Calagione and Covaleski got together with Greg Koch at Stone's San Diego headquarters early in 2010 to brew together. What they came up with was "Saison du Buff," a Saison-style ale kicked up the "freedom of flavor" scale via the addition of parsley, sage, rosemary, and thyme in the brewing process. The plan, as eventually executed, was for each brewery to make its own version using the same recipe and ingredients but of course utilizing its own equipment and brewers.
Stone was the first to release their version, in March 2010, with both Dogfish Head and Victory following suit late in the summer of 2010. All were relatively limited-edition releases and, so far as I know, are not intended for repeat brewing and release in the future, although one never can tell.
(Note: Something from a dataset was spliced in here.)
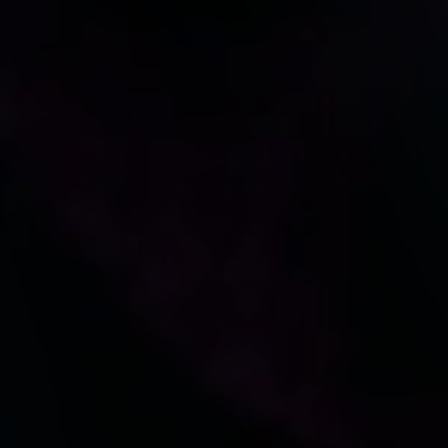
小早川秀秋
山井飛翔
Such brews sometime take on lives of their own.
Were I a more thorough beer geek (and a much more advance planning shopper), I'd have gone out of my way to procure all three versions in order to do a side-by-side tasting and comparison. For now, though, I hope you can make do with my thoughts on just one of my local versions.
"Saison du Buff," Dogfish Head Craft Brewery
6.8% abv. 12 oz. bottles.
|Image courtesy of yours truly.|
The Dogfish Head iteration of Saison du Buff pours to a slightly hazy, burnished lemon yellow color in the glass. Highly charged, it yields a more than generous, slightly chunky head, kept alive by quite active, steady carbonation. Its lemony, intensely herbal aromas are dominated by the pininess of rosemary, then backed up by the faintly musky scent of sage. Rosemary and sage's other herbal brewing companions are less apparent on the nose but do come through on the palate, where the faint bitterness of parsley and subtly sweet woodsiness of thyme make themselves known. Would I be saying all this if I didn't know the four herbs used in the brew? Perhaps not, but knowing, it certainly makes sense in the tasting. All of the above is wrapped up with a reasonably fruity mid-palate of grapefruit and pineapple, and a very crisp, refreshing drive.
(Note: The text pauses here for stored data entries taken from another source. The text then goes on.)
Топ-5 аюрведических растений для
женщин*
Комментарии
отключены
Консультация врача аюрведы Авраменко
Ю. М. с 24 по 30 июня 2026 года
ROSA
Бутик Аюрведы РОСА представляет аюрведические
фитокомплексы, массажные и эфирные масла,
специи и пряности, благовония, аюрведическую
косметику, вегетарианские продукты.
Not surprisingly, given the fairly full throttle style of the overall beer programs at Victory and, especially, Stone and Dogfish Head, Saison du Buff is considerably hoppier than the a traditional European Saison. To me, it actually drinks more like a Saison crossed with a fresh style of IPA. While its alcohol level (6.8% abv) isn't much if at all higher than the classic Saison, it seems to pack more of a wallop than I usually associate with, say, Dupont Saison (at a quite similar 6.5%), pushing it out of session beer territory and toward the table. Grilled, white fleshed fish or roast chicken would be nice pairings, methinks.
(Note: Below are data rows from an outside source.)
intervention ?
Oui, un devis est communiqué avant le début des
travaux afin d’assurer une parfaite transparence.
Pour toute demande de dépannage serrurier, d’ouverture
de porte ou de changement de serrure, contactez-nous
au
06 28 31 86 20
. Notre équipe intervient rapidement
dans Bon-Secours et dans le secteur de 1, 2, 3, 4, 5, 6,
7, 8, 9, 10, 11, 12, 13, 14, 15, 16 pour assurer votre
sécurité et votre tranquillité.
As appealing as all of the above may sound, it doesn't come without a caveat. So highly perfumed as to border on scented soap territory, Dogfish Head's version of Saison du Buff beckons to my mind more than my gut—more intellectually compelling than downright delicious. That said, you won't find me trying to pawn off what remains of my half-case.
I wonder if the Victory version is still kicking around somewhere nearby....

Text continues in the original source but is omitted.